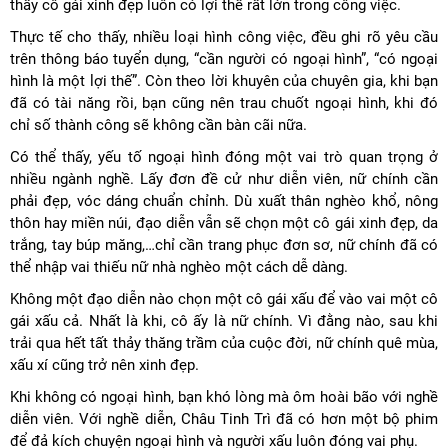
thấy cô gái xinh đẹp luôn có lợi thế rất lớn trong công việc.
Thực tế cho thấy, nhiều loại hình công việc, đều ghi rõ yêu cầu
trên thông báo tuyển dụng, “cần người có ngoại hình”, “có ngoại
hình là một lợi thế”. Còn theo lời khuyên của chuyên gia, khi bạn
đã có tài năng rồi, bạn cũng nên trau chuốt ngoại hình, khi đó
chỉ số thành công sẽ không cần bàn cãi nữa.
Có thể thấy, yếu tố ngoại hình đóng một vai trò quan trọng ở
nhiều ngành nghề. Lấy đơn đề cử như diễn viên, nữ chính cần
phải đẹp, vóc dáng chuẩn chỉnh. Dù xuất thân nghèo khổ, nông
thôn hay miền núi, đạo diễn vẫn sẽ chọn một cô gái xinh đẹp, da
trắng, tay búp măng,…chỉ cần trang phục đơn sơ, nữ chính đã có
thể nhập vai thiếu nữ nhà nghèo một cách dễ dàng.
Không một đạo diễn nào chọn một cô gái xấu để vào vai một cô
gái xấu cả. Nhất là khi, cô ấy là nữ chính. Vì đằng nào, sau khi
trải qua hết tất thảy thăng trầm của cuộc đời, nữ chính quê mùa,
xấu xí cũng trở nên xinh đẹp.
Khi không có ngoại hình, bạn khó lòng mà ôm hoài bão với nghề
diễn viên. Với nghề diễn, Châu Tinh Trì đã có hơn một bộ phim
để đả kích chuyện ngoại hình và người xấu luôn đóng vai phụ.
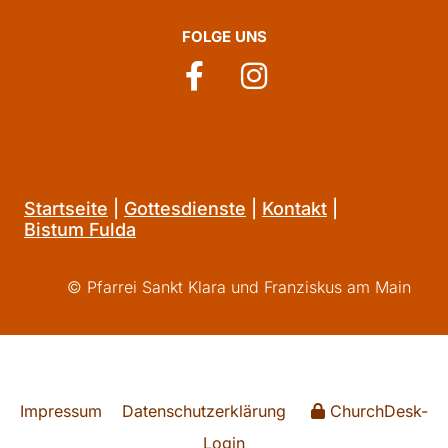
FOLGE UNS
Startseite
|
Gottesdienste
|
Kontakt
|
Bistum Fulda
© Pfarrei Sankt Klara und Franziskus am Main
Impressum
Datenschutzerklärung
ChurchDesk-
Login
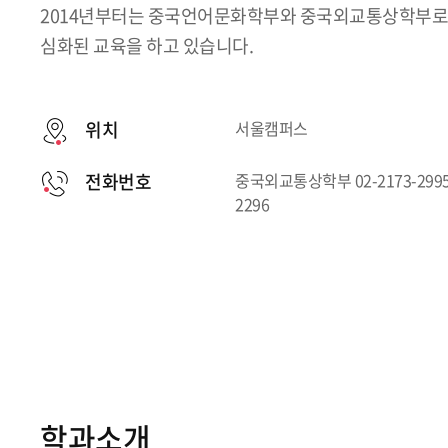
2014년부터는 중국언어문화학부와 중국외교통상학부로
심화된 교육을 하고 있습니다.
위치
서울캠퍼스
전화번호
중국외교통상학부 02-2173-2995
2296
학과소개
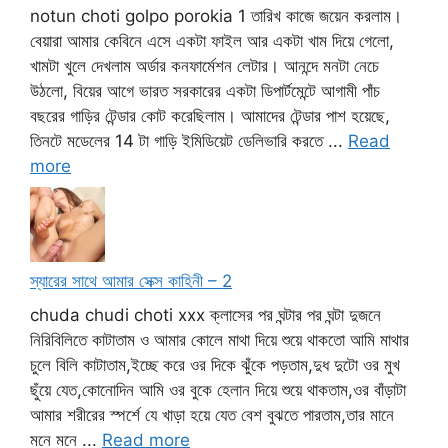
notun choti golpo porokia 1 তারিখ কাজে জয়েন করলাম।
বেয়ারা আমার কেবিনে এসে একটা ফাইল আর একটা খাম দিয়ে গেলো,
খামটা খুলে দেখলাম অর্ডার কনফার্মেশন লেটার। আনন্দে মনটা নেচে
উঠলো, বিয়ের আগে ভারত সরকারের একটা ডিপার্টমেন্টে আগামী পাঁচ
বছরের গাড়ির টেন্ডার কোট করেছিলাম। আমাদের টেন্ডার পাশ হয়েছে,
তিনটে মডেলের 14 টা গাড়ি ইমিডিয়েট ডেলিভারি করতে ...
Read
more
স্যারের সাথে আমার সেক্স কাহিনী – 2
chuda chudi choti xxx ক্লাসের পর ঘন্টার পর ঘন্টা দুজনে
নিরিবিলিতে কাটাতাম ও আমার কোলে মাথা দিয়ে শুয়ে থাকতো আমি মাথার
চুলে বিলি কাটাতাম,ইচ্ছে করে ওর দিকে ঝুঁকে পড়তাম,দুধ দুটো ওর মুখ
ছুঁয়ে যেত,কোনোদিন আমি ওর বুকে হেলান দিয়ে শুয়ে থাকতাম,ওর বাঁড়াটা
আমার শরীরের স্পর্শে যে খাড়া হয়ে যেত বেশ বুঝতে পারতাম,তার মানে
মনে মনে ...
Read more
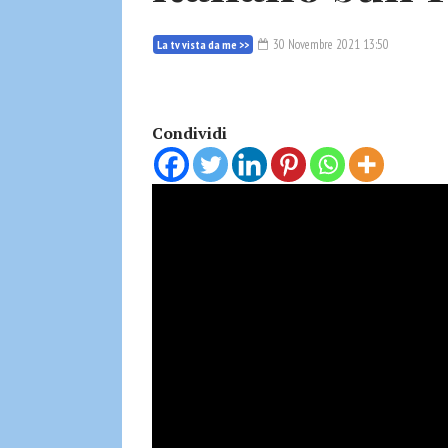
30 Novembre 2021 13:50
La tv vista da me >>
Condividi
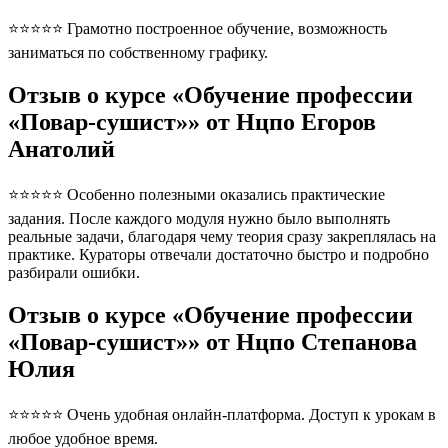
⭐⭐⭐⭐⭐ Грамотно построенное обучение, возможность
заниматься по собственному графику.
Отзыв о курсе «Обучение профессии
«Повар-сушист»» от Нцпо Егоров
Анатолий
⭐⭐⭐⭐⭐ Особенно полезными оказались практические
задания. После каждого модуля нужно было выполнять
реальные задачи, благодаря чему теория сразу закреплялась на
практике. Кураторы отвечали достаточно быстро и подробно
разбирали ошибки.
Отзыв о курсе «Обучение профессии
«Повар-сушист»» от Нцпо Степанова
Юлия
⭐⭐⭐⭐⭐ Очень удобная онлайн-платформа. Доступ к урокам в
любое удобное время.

==

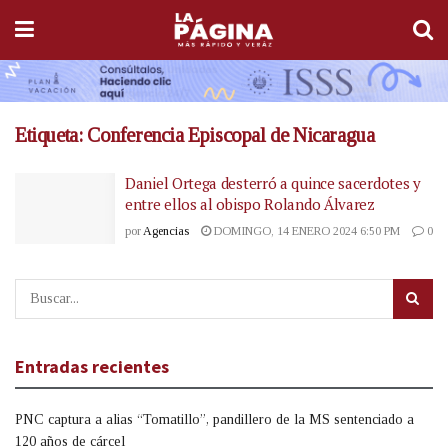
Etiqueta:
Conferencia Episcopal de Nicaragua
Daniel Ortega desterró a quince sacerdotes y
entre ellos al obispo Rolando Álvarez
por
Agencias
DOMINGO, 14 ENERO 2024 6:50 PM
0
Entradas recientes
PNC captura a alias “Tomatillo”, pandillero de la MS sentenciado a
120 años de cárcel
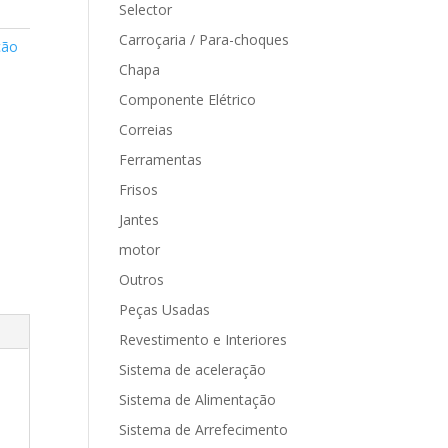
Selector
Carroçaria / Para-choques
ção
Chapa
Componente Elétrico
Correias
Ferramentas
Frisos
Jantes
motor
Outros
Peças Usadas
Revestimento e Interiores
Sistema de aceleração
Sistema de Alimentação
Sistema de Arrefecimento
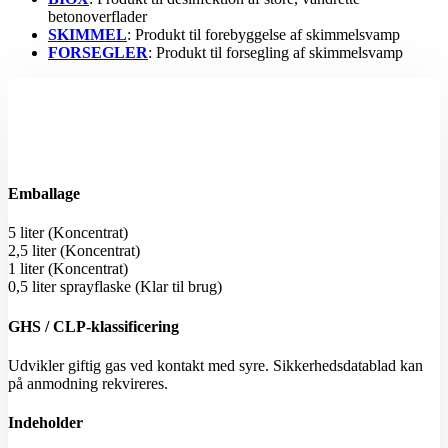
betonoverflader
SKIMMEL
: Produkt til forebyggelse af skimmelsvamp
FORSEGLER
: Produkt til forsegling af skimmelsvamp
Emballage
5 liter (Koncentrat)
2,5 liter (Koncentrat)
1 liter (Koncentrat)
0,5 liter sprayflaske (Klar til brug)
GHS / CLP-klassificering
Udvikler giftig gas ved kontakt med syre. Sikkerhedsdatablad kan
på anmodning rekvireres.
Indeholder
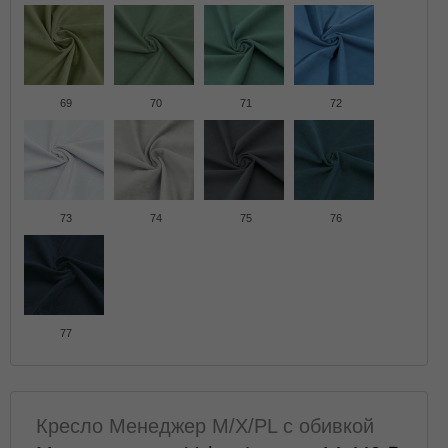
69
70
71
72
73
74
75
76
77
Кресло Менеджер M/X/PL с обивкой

Your objective:
From the records above, pull out every line containing the word "Нцпо".

Result:
«Повар-сушист»» от Нцпо Егоров
«Повар-сушист»» от Нцпо Степанова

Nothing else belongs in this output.